Dat president Aleksandr Loekasjenko van Belarus de staatsmacht na de verkiezingen van 9 augustus nu alleen nog met geweld kan behouden, komt niet uit de lucht vallen. De maatschappelijke basis, waarop hij decennia kon vertrouwen, was al langer broos geworden.
Sergej Tichanovski bij zijn herenboerenhuis nabij Gomel. Foto Realt.onliner.
Door Hubert Smeets
De erosie van zijn machtspositie in de samenleving is niet alleen het gevolg van zijn autoritaire politiek, zoals nu op straat meer dan ooit zichtbaar wordt, maar ook van zijn onhoudbare economische beleid van de laatste vijf jaar. Door de coronapandemie is slechts versneld aan het licht gekomen dat zijn dictatoriaal bureaucratische staatskapitalistische model niet meer van deze tijd is.

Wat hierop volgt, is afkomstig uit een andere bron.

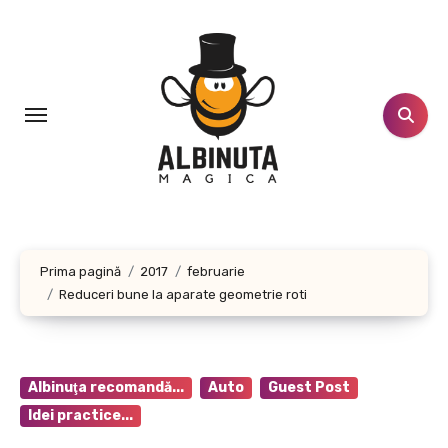
Sari
la
conținut
Prima pagină
2017
februarie
Reduceri bune la aparate geometrie roti
Albinuţa recomandă...
Auto
Guest Post
Idei practice...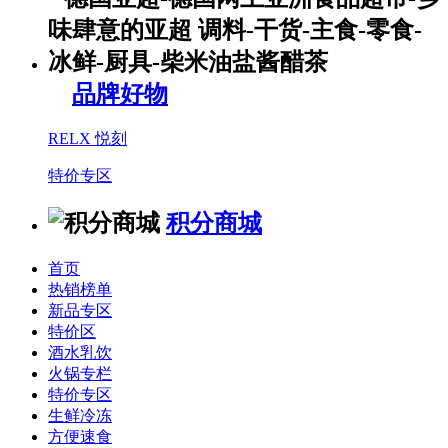
品牌好物
RELX 悦刻
特价专区
积分商城
首页
热销榜单
新品专区
特价区
酒水乳饮
火锅专栏
特价专区
生鲜冷冻
方便速食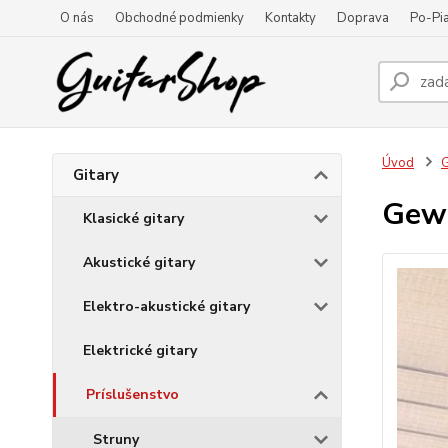
O nás
Obchodné podmienky
Kontakty
Doprava
Po-Pia
Úvod
G
Gitary
Gewa
Klasické gitary
Akustické gitary
Elektro-akustické gitary
Elektrické gitary
Príslušenstvo
Struny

De drie presidentskandidaten, tegen wie Loekasjenko het in de verkiezingen niet durfde op te nemen, zijn ieder voor zich illustraties voor de sociaal-economische spanningen die Loekasjenko zelf heeft opgeroepen. Geen van drieën zijn dissidente politici, maar representanten van de economische bestuurselite. Viktor Babariko (56), die sinds 16 juni gevangen zit, is bankier bij de Belgazprombank, een dochter van de grote Gazprombank in Rusland. Valeri Tsepkalo (55), die eerst naar Moskou is gevlucht en later naar Kiev is uitgeweken, is oprichter van het Belarus Hightech park, maar was voordien ambassadeur in de VS en naaste medewerker van Loekasjenko. En Sergej Tichanovski (42), die sinds 29 mei in detentie wordt gehouden, is een ondernemer in communicatie en entertainment.

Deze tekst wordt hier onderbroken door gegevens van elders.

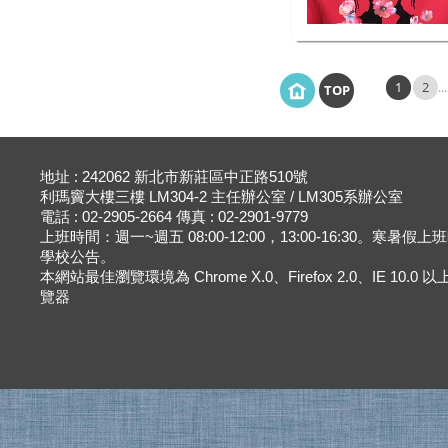
1
2
..
TOP
地址 : 242062 新北市新莊區中正路510號
利瑪竇大樓三樓 LM304-2 主任辦公室 / LM305系辦公室
電話 : 02-2905-2664 傳真 : 02-2901-9779
上班時間：週一~週五 08:00-12:00，13:00-16:30。寒暑假
學校公告。
本網站最佳瀏覽環境為 Chrome X.0、Firefox 2.0、IE 10.0
覽器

Een middenstander die telkens zijn hoofd stoot
Met name de politieke bewustwording van Tichanovski is exemplarisch voor de doodlopende straat die Loekasjenko met zijn economische beleid is ingeslagen. Na zijn studie taalkunde aan de universiteit van Gomel was Sergej Tichanovski de reclame- en videobranche ingegaan. Hij werkte (en woonde deels) in Rusland, Oekraïne en Belarus. Zijn eerste vermogen verdiende hij in deze drie landen met reclame, videoclips voor popgroepen, concerten en een nachtclub in Gomel.

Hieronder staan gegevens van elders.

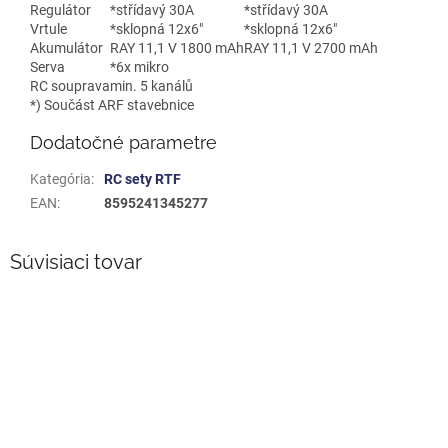
Regulátor
*střídavý 30A
*střídavý 30A
Vrtule
*sklopná 12x6"
*sklopná 12x6"
Akumulátor
RAY 11,1 V 1800 mAh
RAY 11,1 V 2700 mAh
Serva
*6x mikro
RC souprava
min. 5 kanálů
*) Součást ARF stavebnice
Dodatočné parametre
Kategória
:
RC sety RTF
EAN
:
8595241345277
Súvisiaci tovar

Met dit kapitaal kocht hij in 2017 een oud vervallen herenboerenhuis in het bijna verlaten dorp Ogorodnja ten oosten van Gomel, vlakbij de grens van zowel Rusland als Oekraïne. Tichanovski wilde dit maison de maître ombouwen tot een hotel-restaurant met toeristisch vertier. Het lokale bestuur in Gomel was aanvankelijk niet openlijk tegen zijn plannen. Maar het besloot intussen niets en werd zo gaandeweg ook een sta-in-de-weg. Bij elke stap moest Tichanovski een maand wachten op de bureaucratie. Hoewel de boerenhoeve leeg stond en volstrekt verwaarloosd was, werd hij systematisch tegengewerkt. Als hij in zijn verbouwingsplan ergens een woonkamer wilde inrichten, antwoordde de ambtenaren dat dit een inbreuk was op de bestaande architectuur en dat hij daarom een vergunning nodig had en uiteraard meteen de daarbij horende legeskosten moest betalen. En dat niet eenmaal, maar meerdere keren.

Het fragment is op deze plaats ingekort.